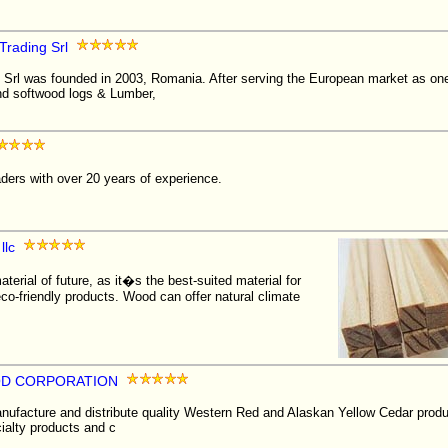
Trading Srl
Srl was founded in 2003, Romania. After serving the European market as one 
d softwood logs & Lumber,
aders with over 20 years of experience.
llc
terial of future, as it�s the best-suited material for
eco-friendly products. Wood can offer natural climate
D CORPORATION
facture and distribute quality Western Red and Alaskan Yellow Cedar produ
cialty products and c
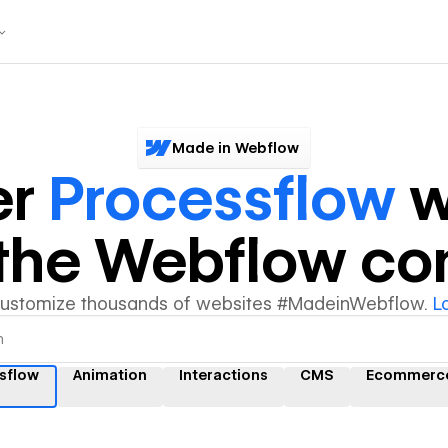
Made in Webflow
er
Processflow
w
y the Webflow c
customize thousands of websites #MadeinWebflow.
L
sflow
Animation
Interactions
CMS
Ecommerc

● **Try it**
Starting from the line containing "D CORPORATION", repeat each line exactly through the end of the entries, including the last, while leaving pictures out.

● **Answer below**
D CORPORATION
facture and distribute quality Western Red and Alaskan Yellow Cedar produ
cialty products and c
Made in Webflow
er
Processflow
w
y the Webflow c
customize thousands of websites #MadeinWebflow.
L
sflow
Animation
Interactions
CMS
Ecommerc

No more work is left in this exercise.